Several cases indicate that when asked, a lawyer may not refuse to give information regarding a fugitive client's whereabouts on grounds of privilege. In re Walsh, 623 F2d 489 (CA 7, 1980); cert den 449 US 994; 101 S Ct 531; 66 L Ed 2d 291 (1980); Litton Industries Inc v. Lehman Brothers Kuhn Loeb Inc, 130 FRD 25 (SD NY, 1990); Burden v. Church of Scientology, 526 F Supp 44 (MD Fla, 1981).

If there is a court order or other law requiring the lawyer to divulge the telephone number, then there is a duty as an officer of the court to comply and divulge the telephone number; failure to disclose could be viewed as a conspiracy to illegal conduct and conduct prejudicial to the administration of justice contravening MRPC 8.4(c).
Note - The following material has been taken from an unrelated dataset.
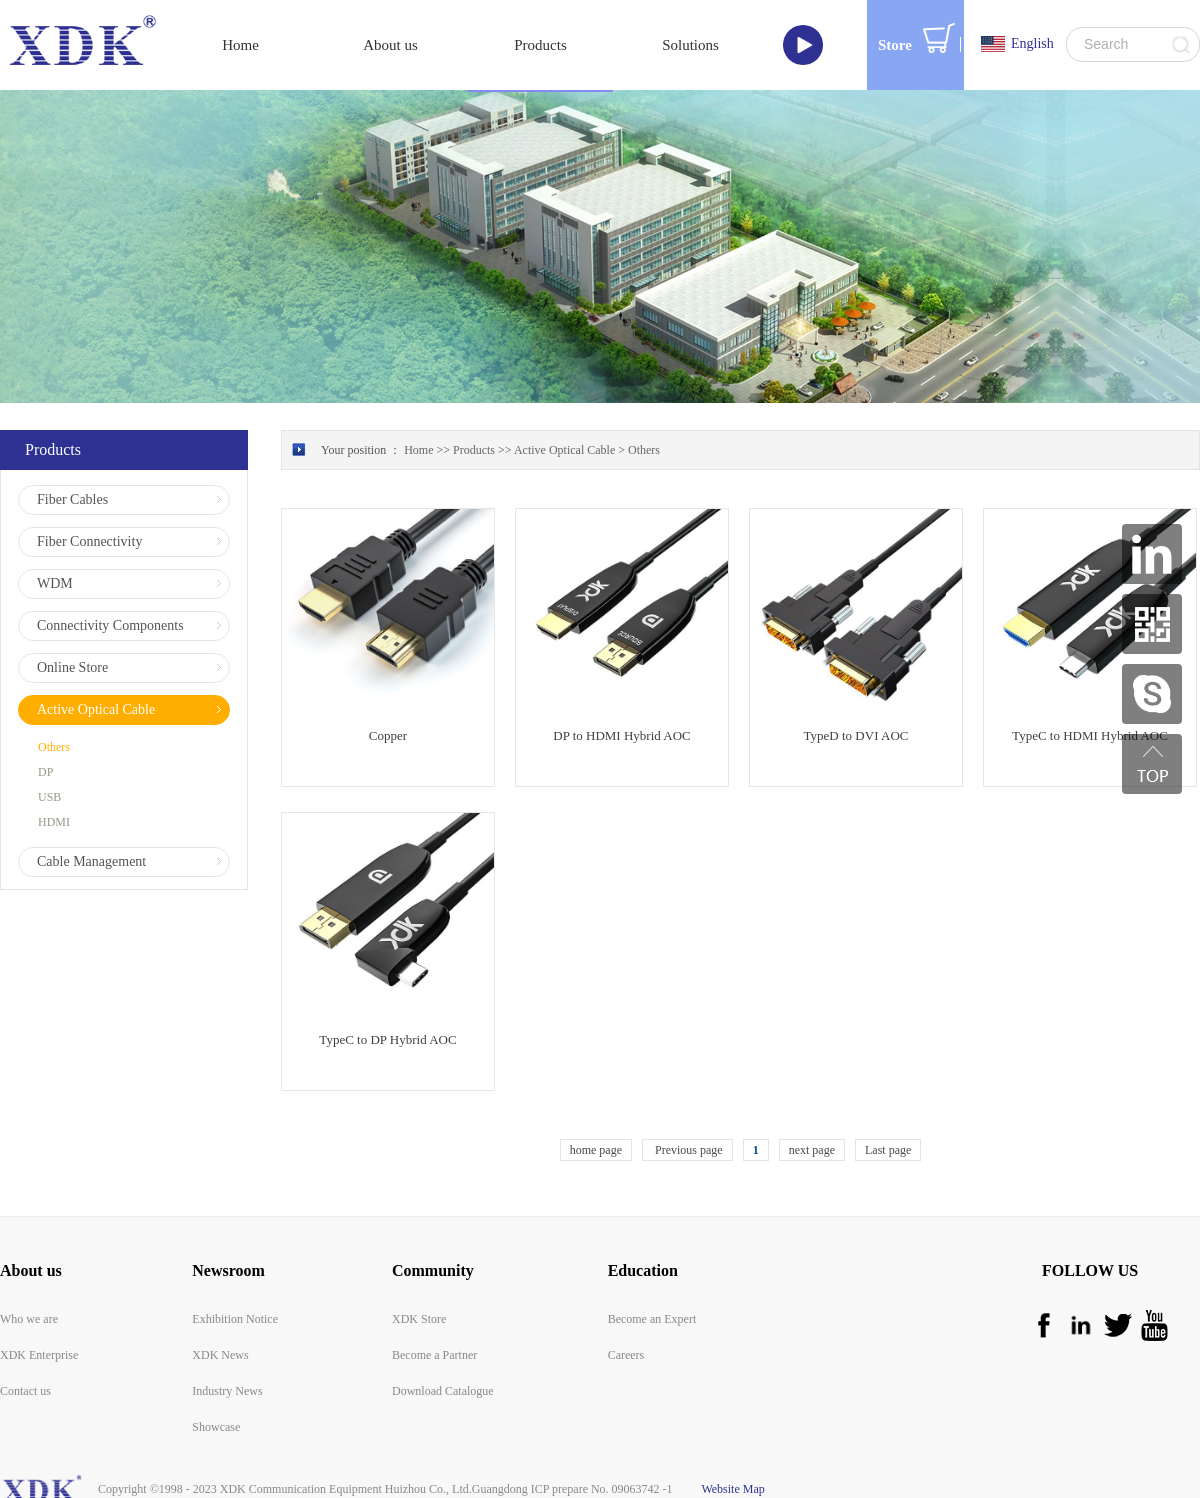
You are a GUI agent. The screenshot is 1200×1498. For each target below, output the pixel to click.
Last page (888, 1150)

We are not aware of any Michigan authority, other than MRPC 3.3(a)(2) when triggered, which requires the lawyer to volunteer information about the location of the client.

Therefore, the lawyer must counsel the client that the requested services may not be performed while the client remains in violation of the tether requirements. If the lawyer's attempts to convince the client to come forward are unsuccessful, the lawyer has no choice but to withdraw from representing the client, MRPC 1.16(a)(1), and has discretion to disclose the client's conduct, MRPC 1.6(d). Further, the lawyer is obligated to disclose the telephone number of the client if the court orders the disclosure.